HUMAN rights lawyers and legal workers are denouncing the supposed worsening harassment and human rights abuses perpetrated by state agents against rights defenders and activists across Mindanao.
The Union of Peoples' Lawyers in Mindanao (UPLM) rang the alarm bells over the "growing trend of abridging or subverting legal procedures, imputing fabricated criminal charges against activists, community leaders and ordinary citizens and issuing void warrants of arrest."
"They all equate to a crackdown on civil and political rights. State agents are arrogating upon themselves arbitrary prosecutorial powers of arrest and seizure and are habituated at circumventing the basic right to due process,"the UPLM said in a statement.
The group cited the case of the "GenSan13", the leaders of various progressive groups who were 'illegally' arrested and detained in General Santos City last July 4, during a religious-related activity.
They claimed that around 70 fully armed state agents wearing bonnets, to conceal their identities, barged into the venue, armed with arrest warrants containing names that do not belong to any of the participants.
The UPLM said the warrants did not bear the signature of the issuing judge.
"The case of GenSan13 and the wholesale fabrication of false criminal charges on citizens is reminiscent of the Martial Law years of the Marcoses. Under the Marcos dictatorship, peoples' lawyers refused to cower and were not easily waylaid by the nationwide imposition of Martial Law,"the UPLM said.

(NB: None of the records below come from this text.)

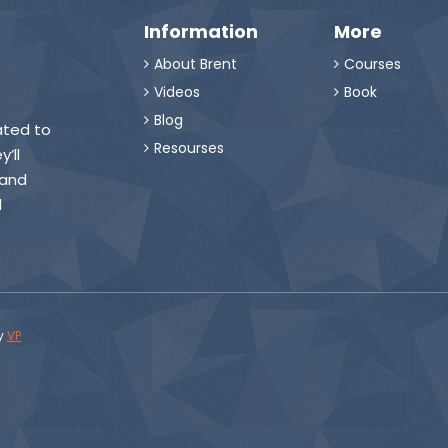
Information
More
About Brent
Courses


Videos
Book


Blog

eated to
Resourses

’ll
 and
d
y
VP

Human rights group, Karapatan, recorded cases of trumped up charges filed against at least 700 individuals, mostly lumad and farmers within the two years of the Duterte administration.
Karaptan also documented at least 986 victims of illegal arrests in Mindanao since military rule was imposed last May 23, 2017 to June 30, this year.
The group said at least 95 were detained, where majority were peasants and members of the Indigenous Peoples.
The UPLM added that the marginalized sector of the society and those who work for the betterment of the poor in the community are often the "target of of state violence and terrorism by way of demonization and vilification of political dissent."
"This act of violence is an act of silencing dissent,"The UPLM said.
"Those who have less in life should have more in law. Now more than any other day must we lawyers stand ground on our oath. While the oppressed and deprived are being harassed, attacked and killed, we must leave the comfort of our offices and serve the people,"the group added.